Material for this task Start Marker

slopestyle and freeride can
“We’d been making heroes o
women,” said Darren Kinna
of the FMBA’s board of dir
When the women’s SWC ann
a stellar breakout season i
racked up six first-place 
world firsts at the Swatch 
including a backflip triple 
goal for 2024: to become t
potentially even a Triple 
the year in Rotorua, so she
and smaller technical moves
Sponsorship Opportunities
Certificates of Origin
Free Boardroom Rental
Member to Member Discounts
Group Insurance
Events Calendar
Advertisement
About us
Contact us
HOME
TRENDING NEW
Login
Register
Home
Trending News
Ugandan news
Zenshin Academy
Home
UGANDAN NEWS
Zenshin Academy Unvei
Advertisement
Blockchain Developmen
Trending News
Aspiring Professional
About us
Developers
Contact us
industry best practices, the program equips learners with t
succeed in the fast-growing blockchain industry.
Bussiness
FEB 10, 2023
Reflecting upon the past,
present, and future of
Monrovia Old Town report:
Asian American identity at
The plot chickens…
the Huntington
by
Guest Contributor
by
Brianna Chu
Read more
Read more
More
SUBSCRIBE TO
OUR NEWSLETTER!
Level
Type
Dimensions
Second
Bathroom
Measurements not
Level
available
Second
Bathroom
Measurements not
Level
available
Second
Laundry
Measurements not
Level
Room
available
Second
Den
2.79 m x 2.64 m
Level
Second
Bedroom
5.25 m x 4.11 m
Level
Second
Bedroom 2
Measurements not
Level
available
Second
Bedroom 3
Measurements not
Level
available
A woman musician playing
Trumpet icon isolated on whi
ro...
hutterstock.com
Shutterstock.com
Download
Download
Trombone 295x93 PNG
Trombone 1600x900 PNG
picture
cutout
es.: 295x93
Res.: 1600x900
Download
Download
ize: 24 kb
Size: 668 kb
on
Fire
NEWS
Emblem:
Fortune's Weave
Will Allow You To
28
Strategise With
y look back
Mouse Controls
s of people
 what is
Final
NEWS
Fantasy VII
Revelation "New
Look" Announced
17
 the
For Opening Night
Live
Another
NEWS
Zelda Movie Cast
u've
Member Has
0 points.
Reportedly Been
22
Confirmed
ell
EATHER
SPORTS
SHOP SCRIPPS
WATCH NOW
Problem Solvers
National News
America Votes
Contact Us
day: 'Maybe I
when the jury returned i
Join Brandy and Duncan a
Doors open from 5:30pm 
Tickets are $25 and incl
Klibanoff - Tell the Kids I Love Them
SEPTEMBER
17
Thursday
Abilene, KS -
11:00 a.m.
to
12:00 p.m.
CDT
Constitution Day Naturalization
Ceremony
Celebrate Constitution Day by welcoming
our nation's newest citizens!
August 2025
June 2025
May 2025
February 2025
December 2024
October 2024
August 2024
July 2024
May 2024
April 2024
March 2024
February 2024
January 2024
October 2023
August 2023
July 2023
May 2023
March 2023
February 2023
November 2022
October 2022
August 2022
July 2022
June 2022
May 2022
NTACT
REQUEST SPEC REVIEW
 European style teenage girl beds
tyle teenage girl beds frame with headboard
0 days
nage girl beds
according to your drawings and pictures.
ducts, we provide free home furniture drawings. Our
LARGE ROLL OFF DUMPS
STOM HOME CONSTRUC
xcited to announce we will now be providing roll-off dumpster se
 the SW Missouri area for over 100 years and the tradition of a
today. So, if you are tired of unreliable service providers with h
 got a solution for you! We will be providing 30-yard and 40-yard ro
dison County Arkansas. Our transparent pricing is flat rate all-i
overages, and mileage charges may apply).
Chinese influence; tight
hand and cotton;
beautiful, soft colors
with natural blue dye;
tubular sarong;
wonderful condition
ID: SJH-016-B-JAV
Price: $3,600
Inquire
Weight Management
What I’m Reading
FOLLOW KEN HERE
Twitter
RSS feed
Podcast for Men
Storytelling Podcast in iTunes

Material for this task End Marker

How to complete this task: Each entry above is to be duplicated exactly, with nothing left out.

Response area:
slopestyle and freeride can
“We’d been making heroes o
women,” said Darren Kinna
of the FMBA’s board of dir
When the women’s SWC ann
a stellar breakout season i
racked up six first-place 
world firsts at the Swatch 
including a backflip triple 
goal for 2024: to become t
potentially even a Triple 
the year in Rotorua, so she
and smaller technical moves
Sponsorship Opportunities
Certificates of Origin
Free Boardroom Rental
Member to Member Discounts
Group Insurance
Events Calendar
Advertisement
About us
Contact us
HOME
TRENDING NEW
Login
Register
Home
Trending News
Ugandan news
Zenshin Academy
Home
UGANDAN NEWS
Zenshin Academy Unvei
Advertisement
Blockchain Developmen
Trending News
Aspiring Professional
About us
Developers
Contact us
industry best practices, the program equips learners with t
succeed in the fast-growing blockchain industry.
Bussiness
FEB 10, 2023
Reflecting upon the past,
present, and future of
Monrovia Old Town report:
Asian American identity at
The plot chickens…
the Huntington
by
Guest Contributor
by
Brianna Chu
Read more
Read more
More
SUBSCRIBE TO
OUR NEWSLETTER!
Level
Type
Dimensions
Second
Bathroom
Measurements not
Level
available
Second
Bathroom
Measurements not
Level
available
Second
Laundry
Measurements not
Level
Room
available
Second
Den
2.79 m x 2.64 m
Level
Second
Bedroom
5.25 m x 4.11 m
Level
Second
Bedroom 2
Measurements not
Level
available
Second
Bedroom 3
Measurements not
Level
available
A woman musician playing
Trumpet icon isolated on whi
ro...
hutterstock.com
Shutterstock.com
Download
Download
Trombone 295x93 PNG
Trombone 1600x900 PNG
picture
cutout
es.: 295x93
Res.: 1600x900
Download
Download
ize: 24 kb
Size: 668 kb
on
Fire
NEWS
Emblem:
Fortune's Weave
Will Allow You To
28
Strategise With
y look back
Mouse Controls
s of people
 what is
Final
NEWS
Fantasy VII
Revelation "New
Look" Announced
17
 the
For Opening Night
Live
Another
NEWS
Zelda Movie Cast
u've
Member Has
0 points.
Reportedly Been
22
Confirmed
ell
EATHER
SPORTS
SHOP SCRIPPS
WATCH NOW
Problem Solvers
National News
America Votes
Contact Us
day: 'Maybe I
when the jury returned i
Join Brandy and Duncan a
Doors open from 5:30pm 
Tickets are $25 and incl
Klibanoff - Tell the Kids I Love Them
SEPTEMBER
17
Thursday
Abilene, KS -
11:00 a.m.
to
12:00 p.m.
CDT
Constitution Day Naturalization
Ceremony
Celebrate Constitution Day by welcoming
our nation's newest citizens!
August 2025
June 2025
May 2025
February 2025
December 2024
October 2024
August 2024
July 2024
May 2024
April 2024
March 2024
February 2024
January 2024
October 2023
August 2023
July 2023
May 2023
March 2023
February 2023
November 2022
October 2022
August 2022
July 2022
June 2022
May 2022
NTACT
REQUEST SPEC REVIEW
 European style teenage girl beds
tyle teenage girl beds frame with headboard
0 days
nage girl beds
according to your drawings and pictures.
ducts, we provide free home furniture drawings. Our
LARGE ROLL OFF DUMPS
STOM HOME CONSTRUC
xcited to announce we will now be providing roll-off dumpster se
 the SW Missouri area for over 100 years and the tradition of a
today. So, if you are tired of unreliable service providers with h
 got a solution for you! We will be providing 30-yard and 40-yard ro
dison County Arkansas. Our transparent pricing is flat rate all-i
overages, and mileage charges may apply).
Chinese influence; tight
hand and cotton;
beautiful, soft colors
with natural blue dye;
tubular sarong;
wonderful condition
ID: SJH-016-B-JAV
Price: $3,600
Inquire
Weight Management
What I’m Reading
FOLLOW KEN HERE
Twitter
RSS feed
Podcast for Men
Storytelling Podcast in iTunes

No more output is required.